(Thoughts on the second season of BREAKING BAD, written by somebody who doesn’t have cable and by the time he had Netflix he didn’t have time which is why he’s years behind the rest of you.)
The first season was a portrait of desperation, in the sense of times and their appropriate measures, in the sense of a man drowning under the weight of himself making one last gasp for air before the darkness set in. The first season seduced with the thrills of a noble caper, of a story about a decent individual trying to do right for the people he cared for, using his wits to stay ahead of both his adversaries and his own lies.
The second season scrapes past the surface of that desperation into the damaged hearts of the two protagonists, and what it finds there is a lethal combination of frustration and fear, masquerading as bravado and love.
Walter
It would be an easy dramatic analysis to say that Walter White has bargained with the devil to become the meth king of New Mexico, but the fact of the matter is that there is no devil in the room save for Walter White — a man so brilliant at science but so clumsy at humanity that the many moments of imprecision and unpredictability that come with being human vex and irritate him. (It’s a strange irony that he spontaneously chose the alias of Heisenberg, a scientist whose most famous principle is an understanding of uncertainty.) Walter White has not bargained with a devil, he has instead taken the necessary steps to become one, proving perhaps that while the road to Hell may be paved with good intentions, the roads of Hell are paved with the justification for those intentions.
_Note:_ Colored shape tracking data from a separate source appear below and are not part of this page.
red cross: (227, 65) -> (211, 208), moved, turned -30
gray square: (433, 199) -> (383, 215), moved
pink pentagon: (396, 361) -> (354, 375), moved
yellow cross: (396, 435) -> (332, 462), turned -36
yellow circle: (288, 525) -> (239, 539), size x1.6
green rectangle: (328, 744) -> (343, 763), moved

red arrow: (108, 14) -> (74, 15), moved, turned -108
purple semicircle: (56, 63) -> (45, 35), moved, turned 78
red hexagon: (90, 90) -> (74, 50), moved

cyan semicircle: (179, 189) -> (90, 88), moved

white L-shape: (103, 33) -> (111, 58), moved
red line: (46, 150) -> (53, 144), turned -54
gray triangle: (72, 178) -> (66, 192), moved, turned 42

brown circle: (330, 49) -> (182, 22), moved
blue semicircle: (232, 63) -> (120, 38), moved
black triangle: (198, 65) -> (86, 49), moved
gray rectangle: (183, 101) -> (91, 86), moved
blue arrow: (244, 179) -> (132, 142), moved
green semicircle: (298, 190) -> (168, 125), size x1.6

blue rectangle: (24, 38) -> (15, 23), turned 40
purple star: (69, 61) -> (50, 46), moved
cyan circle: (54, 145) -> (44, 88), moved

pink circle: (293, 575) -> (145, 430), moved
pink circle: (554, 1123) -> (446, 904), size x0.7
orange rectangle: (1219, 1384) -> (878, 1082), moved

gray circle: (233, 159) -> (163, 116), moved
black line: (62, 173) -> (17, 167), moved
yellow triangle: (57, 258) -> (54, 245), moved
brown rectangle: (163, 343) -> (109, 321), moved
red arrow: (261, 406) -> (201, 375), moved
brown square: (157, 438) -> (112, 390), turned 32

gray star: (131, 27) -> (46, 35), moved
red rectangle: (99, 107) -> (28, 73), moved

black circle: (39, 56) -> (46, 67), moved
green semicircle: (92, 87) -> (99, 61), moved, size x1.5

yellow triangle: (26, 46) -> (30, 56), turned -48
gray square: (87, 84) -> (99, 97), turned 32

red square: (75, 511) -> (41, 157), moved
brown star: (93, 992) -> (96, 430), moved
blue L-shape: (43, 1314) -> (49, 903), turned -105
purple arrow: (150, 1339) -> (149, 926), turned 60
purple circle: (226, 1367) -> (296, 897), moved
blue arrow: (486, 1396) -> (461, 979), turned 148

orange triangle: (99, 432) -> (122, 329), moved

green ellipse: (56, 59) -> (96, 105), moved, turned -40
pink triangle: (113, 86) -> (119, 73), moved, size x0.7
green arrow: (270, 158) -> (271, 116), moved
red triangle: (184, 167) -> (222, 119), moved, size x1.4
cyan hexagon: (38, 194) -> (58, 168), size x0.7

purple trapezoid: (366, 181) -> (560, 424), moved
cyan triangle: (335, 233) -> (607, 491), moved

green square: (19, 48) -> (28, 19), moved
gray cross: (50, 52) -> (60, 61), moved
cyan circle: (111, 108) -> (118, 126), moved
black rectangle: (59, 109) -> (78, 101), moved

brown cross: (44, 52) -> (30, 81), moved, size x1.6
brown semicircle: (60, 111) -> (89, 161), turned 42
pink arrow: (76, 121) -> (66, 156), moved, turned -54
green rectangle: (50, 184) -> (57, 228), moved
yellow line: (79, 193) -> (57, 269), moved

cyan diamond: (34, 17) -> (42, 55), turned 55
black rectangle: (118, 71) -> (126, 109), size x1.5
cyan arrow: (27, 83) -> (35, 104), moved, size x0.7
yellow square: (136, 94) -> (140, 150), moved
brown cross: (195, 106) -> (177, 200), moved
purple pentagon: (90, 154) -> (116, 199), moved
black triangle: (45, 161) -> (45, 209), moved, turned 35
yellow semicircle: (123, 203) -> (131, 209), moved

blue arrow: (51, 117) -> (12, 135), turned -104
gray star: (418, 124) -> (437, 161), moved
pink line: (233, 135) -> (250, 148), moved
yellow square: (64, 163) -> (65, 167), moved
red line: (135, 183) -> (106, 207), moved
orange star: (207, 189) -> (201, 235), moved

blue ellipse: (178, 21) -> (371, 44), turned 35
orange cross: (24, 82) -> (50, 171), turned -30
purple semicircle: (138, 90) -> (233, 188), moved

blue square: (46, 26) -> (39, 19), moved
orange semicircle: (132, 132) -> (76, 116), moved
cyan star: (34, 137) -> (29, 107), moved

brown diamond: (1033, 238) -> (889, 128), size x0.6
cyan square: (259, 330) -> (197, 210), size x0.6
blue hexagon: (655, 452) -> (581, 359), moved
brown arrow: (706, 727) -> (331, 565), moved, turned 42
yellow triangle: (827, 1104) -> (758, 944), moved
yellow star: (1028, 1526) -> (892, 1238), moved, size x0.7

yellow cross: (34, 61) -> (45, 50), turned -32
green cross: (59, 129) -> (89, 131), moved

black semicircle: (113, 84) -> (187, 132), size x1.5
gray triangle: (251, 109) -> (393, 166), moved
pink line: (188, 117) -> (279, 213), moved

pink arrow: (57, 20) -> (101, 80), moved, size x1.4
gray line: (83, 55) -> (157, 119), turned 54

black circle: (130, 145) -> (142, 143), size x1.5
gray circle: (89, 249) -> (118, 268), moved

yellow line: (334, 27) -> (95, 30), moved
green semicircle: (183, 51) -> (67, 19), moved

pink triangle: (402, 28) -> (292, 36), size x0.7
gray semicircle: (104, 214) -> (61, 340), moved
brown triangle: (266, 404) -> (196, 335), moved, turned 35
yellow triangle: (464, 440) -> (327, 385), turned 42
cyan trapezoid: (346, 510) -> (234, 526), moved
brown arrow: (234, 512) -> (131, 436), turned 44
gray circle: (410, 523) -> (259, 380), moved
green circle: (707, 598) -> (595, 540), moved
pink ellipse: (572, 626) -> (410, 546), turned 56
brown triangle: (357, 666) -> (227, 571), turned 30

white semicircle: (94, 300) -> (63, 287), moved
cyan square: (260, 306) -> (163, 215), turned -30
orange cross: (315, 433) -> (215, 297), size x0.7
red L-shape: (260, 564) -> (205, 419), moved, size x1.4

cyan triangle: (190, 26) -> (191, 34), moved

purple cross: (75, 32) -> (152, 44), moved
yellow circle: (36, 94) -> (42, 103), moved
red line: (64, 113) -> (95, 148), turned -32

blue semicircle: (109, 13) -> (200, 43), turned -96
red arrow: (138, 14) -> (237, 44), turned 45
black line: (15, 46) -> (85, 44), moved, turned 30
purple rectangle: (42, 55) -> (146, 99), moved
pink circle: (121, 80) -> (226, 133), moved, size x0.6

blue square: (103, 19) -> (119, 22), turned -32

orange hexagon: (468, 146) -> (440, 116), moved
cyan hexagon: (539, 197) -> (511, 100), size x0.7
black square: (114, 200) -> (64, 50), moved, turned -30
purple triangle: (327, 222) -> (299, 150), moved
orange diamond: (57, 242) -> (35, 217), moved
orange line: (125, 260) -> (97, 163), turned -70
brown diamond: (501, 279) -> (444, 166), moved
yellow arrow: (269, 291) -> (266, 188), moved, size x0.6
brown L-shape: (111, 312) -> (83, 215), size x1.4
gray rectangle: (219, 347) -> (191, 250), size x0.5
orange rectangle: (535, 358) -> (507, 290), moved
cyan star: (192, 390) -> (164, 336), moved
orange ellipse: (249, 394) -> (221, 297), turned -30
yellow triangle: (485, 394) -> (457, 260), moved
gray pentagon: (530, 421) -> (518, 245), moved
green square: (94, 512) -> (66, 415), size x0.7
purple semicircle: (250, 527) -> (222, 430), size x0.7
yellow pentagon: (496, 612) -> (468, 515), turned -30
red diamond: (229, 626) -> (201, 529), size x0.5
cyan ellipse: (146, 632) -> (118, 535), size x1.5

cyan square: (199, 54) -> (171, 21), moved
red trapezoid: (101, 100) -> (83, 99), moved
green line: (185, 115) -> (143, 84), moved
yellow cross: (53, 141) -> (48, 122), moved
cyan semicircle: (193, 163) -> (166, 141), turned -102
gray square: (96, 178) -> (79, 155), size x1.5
Over the course of Breaking Bad‘s second season, one watches as Walter’s logic grows increasingly pretzeled, twisting his soul along with it like a saturated dishrag, the toxic fluids within him being wrung out even as the chemotherapy places different ones within him. The mild manner gradually revealing itself as the mask it always was; the pulsing bitterness and bile seeping out through the cracks. It becomes clear that every time he admonishes his partner or his students to “Apply yourself,” that he is saving at least half of that admonishment for himself. The viciousness of his verbal assault on Gretchen is as much about driving her away from his fragile deception as it is about the sense of what his brilliance should entitle him to; the constant references to Jesse and his associates as degenerates, junkies, and imbeciles less a means to degrade them as it is to convince himself that he is better than the criminals he has chosen to work with.
This is, of course, the largest of his lies, the one he’s telling himself. Walter is drawn to Gustavo and Saul in part because he’s felt very much alone working with partners half his age. Walter doesn’t want partners. He wants peers, which is something he had when he was working with Elliott and Gretchen. He wants credit for his brilliance, which will only come from people who can comprehend it, and the frustration of not having peers now, of having his plans go so well without having recognition for it, is killing him in ways that not even the cancer can do. He feels a sickening envy at the PayPal alarm on his son’s website, knowing that most of the donations are from his own illicit work, laundered through Saul…but he simultaneously takes perverse pride in showing his newborn daughter the stacks of blood money he’s made because he knows he can trust her, more than anybody, not to talk about it.
He needs things to go exactly the way he plans them. He needs the compounds to mix as he has measured them. It’s why he beats the hell out of the paper towel dispenser in the bathroom after the doctors tell him his tumor has gone into remission — because now his own body is betraying him by refusing to die as expected, taunting him with the possibility that all of the crimes, all of the lies, and all of the murder were for nothing at all.
And the murder does, exponentially, add up far beyond any means of control or justification. Up until the last arc of the season, Walter is able to fall back on the notion that the men he’s killed or caused to be killed were wastes of space; Emilio, Krazy-8, Tuco, Spooge, Combo. The axis of this comfortable fantasy begins to tilt beyond his ability to accept it when he willingly allows Jane to die in front of him, and — although he has no knowledge of it at this moment — the door back slams shut when that crime of opportunity leads to the destruction of the airliners above Albuquerque. The teddy bear in his swimming pool becomes the fuzzy, one-eyed herald of his damnation.
Next: Jesse.
Current Music: John Coltrane, “I’m a Dreamer, Aren’t We All”
I’m amused by your little explanation on why you’re just now getting to the series. I recently started watching West Wing on Netflix because I was 14 when the series started and obviously not nerdy enough to care.